DATA PROVIDED section start
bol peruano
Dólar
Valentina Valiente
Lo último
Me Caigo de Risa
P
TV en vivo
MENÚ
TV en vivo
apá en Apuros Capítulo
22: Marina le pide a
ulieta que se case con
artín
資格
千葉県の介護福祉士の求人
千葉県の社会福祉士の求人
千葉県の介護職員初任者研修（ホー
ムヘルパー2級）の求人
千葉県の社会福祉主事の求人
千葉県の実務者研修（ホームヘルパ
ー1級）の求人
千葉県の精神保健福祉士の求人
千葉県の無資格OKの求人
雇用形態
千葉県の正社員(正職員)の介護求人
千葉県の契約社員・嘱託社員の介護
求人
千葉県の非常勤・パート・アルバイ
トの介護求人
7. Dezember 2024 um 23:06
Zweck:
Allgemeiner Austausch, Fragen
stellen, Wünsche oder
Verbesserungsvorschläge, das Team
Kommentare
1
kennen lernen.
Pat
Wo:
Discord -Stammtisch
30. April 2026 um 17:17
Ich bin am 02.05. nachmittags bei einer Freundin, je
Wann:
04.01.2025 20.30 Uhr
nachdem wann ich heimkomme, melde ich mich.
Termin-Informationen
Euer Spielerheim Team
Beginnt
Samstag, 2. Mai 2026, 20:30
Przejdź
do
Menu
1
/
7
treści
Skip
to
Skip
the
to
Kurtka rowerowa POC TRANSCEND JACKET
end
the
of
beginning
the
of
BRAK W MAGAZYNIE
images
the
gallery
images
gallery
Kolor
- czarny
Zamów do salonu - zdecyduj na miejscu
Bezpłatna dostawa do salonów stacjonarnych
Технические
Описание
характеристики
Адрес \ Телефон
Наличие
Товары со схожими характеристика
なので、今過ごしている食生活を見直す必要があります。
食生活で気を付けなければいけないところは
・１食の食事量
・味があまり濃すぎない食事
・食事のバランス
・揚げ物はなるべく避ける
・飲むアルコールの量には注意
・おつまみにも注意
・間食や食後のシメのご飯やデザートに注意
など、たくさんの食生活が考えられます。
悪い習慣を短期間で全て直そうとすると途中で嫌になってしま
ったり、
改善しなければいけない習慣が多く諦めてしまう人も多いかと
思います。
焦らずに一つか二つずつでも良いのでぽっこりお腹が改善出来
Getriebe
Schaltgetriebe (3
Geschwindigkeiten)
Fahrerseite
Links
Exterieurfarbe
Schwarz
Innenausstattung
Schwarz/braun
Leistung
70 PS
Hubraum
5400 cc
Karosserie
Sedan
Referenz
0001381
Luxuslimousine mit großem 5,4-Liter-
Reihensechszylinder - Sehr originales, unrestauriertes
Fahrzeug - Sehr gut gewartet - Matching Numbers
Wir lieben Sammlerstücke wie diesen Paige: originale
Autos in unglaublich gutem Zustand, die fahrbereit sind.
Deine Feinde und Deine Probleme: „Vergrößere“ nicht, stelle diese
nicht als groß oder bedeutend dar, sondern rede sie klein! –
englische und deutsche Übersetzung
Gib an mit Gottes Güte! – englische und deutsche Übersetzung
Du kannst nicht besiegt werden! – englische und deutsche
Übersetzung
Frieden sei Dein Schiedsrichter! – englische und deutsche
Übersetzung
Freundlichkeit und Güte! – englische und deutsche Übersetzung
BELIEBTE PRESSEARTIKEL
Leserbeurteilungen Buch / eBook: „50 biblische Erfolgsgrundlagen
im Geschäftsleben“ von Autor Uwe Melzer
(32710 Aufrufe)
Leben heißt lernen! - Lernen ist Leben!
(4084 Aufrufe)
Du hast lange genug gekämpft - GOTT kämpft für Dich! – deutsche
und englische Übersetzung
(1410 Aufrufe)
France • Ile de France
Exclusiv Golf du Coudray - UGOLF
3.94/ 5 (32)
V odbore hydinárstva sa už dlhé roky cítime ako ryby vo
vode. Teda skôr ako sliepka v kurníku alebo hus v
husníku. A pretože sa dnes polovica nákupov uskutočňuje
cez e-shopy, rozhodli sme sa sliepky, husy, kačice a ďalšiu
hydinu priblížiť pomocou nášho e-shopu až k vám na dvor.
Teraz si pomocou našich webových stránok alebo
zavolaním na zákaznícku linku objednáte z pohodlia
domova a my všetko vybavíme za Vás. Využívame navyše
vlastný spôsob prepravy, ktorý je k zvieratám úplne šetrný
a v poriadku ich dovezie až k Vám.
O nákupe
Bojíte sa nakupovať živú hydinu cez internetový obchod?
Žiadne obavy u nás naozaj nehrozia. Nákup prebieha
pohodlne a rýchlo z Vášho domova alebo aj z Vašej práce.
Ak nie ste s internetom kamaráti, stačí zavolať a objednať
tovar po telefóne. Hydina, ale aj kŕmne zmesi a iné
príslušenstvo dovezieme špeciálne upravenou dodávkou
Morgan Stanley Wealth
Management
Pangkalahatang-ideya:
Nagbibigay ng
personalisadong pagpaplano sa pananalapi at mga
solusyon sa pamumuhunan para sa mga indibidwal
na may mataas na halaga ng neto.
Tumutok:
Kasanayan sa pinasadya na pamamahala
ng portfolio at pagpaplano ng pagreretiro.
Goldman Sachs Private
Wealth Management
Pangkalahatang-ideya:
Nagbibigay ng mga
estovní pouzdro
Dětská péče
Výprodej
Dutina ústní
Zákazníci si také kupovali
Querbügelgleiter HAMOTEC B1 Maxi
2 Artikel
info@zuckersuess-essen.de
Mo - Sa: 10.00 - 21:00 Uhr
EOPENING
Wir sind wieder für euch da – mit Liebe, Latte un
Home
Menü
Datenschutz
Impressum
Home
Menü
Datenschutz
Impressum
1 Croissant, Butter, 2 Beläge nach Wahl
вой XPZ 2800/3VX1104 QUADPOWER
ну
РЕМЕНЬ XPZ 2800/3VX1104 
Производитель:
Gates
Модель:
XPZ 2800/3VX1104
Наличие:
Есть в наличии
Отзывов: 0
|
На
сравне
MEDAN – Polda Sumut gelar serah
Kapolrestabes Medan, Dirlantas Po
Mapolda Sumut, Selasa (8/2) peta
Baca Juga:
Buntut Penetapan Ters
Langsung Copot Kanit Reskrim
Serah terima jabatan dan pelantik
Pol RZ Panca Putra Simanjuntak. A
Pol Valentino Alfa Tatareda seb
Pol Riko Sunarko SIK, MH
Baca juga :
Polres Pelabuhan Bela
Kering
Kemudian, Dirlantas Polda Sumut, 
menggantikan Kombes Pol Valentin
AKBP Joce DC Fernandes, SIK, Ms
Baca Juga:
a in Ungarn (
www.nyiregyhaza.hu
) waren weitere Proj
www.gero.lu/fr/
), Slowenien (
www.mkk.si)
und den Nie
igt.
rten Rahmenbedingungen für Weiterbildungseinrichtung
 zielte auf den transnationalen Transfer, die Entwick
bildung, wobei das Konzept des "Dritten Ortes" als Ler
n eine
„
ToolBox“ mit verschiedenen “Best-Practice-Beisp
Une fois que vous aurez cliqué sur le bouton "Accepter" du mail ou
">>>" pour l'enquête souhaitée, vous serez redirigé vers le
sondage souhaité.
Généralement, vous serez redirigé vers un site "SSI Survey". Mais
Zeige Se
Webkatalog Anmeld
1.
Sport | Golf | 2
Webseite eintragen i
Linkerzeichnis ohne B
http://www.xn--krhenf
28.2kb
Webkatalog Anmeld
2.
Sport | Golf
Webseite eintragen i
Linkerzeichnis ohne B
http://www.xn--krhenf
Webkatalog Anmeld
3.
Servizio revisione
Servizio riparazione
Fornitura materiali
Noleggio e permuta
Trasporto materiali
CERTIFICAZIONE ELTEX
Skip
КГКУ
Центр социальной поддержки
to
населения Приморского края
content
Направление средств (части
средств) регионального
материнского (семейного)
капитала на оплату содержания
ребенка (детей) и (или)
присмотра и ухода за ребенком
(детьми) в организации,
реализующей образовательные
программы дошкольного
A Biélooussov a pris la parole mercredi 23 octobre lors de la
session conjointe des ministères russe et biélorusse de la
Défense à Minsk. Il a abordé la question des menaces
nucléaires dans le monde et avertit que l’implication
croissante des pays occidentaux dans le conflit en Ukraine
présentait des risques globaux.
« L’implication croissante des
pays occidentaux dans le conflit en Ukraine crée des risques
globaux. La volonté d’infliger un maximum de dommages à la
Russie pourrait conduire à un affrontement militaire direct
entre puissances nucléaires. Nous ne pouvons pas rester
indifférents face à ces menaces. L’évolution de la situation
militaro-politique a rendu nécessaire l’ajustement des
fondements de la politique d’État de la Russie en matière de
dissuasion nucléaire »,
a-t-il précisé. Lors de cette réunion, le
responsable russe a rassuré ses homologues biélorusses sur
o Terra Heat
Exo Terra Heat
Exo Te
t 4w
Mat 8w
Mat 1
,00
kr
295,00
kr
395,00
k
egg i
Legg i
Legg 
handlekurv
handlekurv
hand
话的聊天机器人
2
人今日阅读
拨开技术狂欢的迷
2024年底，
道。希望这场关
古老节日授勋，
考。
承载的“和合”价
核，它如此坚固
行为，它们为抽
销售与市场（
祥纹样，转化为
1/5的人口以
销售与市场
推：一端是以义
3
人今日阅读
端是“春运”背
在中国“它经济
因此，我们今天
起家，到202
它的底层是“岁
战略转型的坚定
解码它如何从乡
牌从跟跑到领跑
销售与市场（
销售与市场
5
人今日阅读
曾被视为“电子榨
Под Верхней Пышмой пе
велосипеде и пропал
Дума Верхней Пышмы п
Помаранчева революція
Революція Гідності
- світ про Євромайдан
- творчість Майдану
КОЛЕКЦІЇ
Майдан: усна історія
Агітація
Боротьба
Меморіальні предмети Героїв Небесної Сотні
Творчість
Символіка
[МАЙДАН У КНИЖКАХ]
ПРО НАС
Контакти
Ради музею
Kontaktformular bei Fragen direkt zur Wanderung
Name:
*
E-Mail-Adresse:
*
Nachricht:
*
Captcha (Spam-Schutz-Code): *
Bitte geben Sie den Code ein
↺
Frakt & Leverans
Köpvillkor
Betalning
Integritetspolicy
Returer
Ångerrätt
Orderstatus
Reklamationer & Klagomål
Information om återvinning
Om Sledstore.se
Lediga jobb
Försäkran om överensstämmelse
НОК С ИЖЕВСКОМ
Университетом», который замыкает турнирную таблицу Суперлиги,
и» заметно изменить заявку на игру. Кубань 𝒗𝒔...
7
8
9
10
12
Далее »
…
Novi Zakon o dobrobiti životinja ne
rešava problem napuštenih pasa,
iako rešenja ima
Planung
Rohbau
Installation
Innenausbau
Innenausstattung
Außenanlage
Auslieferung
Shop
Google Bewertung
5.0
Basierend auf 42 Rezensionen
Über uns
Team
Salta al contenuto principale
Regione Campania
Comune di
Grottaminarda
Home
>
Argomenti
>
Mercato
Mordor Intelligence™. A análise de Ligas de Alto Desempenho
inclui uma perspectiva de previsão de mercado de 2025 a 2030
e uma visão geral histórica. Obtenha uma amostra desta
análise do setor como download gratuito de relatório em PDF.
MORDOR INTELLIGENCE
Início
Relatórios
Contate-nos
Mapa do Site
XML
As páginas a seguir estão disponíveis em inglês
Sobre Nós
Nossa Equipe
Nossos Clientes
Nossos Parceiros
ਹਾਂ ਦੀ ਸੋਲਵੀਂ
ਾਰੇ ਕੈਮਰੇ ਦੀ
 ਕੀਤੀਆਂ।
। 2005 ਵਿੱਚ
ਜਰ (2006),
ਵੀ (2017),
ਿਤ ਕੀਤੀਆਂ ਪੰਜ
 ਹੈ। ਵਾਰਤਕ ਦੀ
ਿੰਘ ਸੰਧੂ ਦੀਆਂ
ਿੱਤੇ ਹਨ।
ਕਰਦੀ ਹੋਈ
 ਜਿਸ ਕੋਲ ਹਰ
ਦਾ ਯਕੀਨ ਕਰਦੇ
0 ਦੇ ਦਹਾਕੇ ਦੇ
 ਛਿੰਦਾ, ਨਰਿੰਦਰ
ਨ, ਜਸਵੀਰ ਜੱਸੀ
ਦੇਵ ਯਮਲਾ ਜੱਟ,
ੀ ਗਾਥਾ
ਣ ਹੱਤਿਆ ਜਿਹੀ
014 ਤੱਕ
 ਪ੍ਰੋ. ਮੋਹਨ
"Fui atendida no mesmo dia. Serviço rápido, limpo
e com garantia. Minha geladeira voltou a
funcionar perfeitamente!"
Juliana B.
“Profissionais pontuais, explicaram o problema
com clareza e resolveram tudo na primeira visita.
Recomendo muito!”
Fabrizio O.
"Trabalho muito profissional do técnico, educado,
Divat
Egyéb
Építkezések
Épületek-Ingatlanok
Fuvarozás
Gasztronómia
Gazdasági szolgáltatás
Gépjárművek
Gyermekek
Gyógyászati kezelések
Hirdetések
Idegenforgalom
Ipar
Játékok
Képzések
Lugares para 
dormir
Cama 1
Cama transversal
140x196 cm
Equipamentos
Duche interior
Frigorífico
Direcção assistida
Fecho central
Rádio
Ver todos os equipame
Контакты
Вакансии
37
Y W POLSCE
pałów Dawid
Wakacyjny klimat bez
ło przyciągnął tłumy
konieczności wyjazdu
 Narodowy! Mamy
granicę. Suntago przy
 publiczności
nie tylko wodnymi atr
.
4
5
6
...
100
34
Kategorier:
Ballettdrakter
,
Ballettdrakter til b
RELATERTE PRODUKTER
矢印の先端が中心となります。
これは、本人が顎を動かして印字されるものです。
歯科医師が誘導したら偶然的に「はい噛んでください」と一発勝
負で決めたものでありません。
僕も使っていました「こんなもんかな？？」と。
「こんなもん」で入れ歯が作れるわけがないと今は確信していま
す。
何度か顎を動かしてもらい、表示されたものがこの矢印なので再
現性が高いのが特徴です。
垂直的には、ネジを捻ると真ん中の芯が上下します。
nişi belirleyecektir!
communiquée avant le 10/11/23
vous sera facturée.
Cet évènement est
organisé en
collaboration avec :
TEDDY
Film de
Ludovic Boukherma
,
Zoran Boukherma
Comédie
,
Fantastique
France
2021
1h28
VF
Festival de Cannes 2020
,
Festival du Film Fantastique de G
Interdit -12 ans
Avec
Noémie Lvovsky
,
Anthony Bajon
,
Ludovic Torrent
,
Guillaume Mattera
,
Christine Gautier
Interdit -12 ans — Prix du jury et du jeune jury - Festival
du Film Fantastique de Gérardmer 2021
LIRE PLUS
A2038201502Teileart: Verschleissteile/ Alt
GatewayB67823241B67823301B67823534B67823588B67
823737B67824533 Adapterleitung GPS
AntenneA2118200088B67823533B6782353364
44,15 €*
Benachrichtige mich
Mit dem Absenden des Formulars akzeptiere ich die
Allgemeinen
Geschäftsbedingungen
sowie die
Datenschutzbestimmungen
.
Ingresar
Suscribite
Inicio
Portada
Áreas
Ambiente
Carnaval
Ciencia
DATA PROVIDED section end
=== TASK OBJECTIVE ===
Every line of the entries above that holds "alebo" should be copied out.

=== TASK ANSWER ===
vode. Teda skôr ako sliepka v kurníku alebo hus v
Teraz si pomocou našich webových stránok alebo
pohodlne a rýchlo z Vášho domova alebo aj z Vašej práce.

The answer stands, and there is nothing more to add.